[EPIC] Incremental Model Improvements #10624

QMalcolm · 2024-08-28T15:59:38Z

Incremental models in dbt is a materialization strategy designed to efficiently update your data warehouse tables by only transforming and loading new or changed data since the last run. Instead of processing your entire dataset every time, incremental models append or update only the new rows, significantly reducing the time and resources required for your data transformations.

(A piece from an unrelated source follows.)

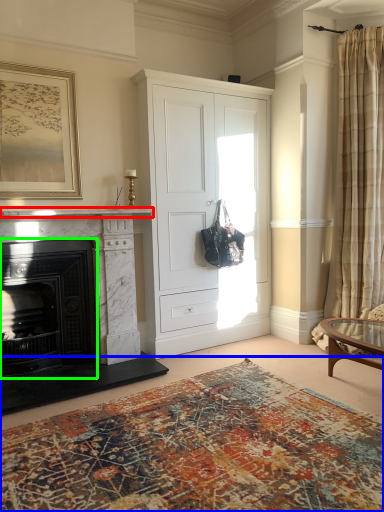 Question: Estimate the real-world distances between objects in this image. Which object is farther from mantle (highlighted by a red box), hardwood (highlighted by a blue box) or fireplace (highlighted by a green box)?

Choices:
 (A) hardwood
 (B) fireplace

Answer: (A)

Even with all the benefits of incremental models as they exist today, there are limitations with this approach, such as:

burden is on YOU to calculate what’s “new” - what has already been loaded, what needs to be loaded, etc.
can be slow if you have many partitions to process (like when running in full-refresh mode) as it’s done in “one big” SQL statement - can time out, if it fails you end up needing to retry already successful partitions, etc.
if you want to specifically name a partition for your incremental model to process, you have to add additional “hack”y logic, likely using vars
data tests run on your entire model, rather than just the "new" data

In this project we're aiming to make incremental models easier to implement and more efficient to run.

P0s

Give feedback

P1s

Give feedback

cold_storage configuration - I can limit how much old data we need to maintain as active or readily available
Make time_minimum on microbatch incremental models optional by calculating min of mins #10702
Options

P2s

Give feedback

Add a draft title or issue reference here
Options

The text was updated successfully, but these errors were encountered:

MaartenN1234 · 2024-09-09T12:40:02Z

Just for my understanding: Is it right that this issue seeks to address technical (performance/load) issues in models that take just one single ref as source (or if it has other sources as well we assume them to be stale) ?

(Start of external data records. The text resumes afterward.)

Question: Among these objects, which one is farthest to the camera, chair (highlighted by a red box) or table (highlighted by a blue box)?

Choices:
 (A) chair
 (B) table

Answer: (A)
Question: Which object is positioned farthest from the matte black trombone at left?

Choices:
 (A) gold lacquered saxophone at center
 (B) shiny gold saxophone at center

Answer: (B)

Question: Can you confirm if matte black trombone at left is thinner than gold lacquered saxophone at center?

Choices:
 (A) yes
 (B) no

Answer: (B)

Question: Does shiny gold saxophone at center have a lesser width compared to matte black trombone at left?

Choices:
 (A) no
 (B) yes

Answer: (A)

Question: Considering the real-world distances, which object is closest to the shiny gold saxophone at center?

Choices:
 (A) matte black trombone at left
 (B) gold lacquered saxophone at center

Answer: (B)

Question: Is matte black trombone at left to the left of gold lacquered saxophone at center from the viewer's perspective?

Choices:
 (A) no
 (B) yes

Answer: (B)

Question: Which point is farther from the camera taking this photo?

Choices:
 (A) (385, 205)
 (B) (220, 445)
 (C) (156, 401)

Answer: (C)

I am looking for ways to support incremental processing of multi-table join models (e.g. https://discourse.getdbt.com/t/template-for-complex-incremental-models/10054, but I've seen many more similar help requests on community forums). To be sure, such features will not be in scope right ?

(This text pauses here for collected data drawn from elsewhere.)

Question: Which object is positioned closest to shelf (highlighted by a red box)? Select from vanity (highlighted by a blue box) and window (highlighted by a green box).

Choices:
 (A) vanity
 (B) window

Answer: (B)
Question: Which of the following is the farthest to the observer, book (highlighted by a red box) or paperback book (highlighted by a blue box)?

QMalcolm · 2024-09-13T17:24:09Z

Just for my understanding: Is it right that this issue seeks to address technical (performance/load) issues in models that take just one single ref as source (or if it has other sources as well we assume them to be stale) ?

I am looking for ways to support incremental processing of multi-table join models (e.g. https://discourse.getdbt.com/t/template-for-complex-incremental-models/10054, but I've seen many more similar help requests on community forums). To be sure, such features will not be in scope right ?

@MaartenN1234 I'm not sure that I fully understand the question being asked. For my clarity, is the question whether this new functionality will support more than one input to an incremental model? If so, the answer is yes!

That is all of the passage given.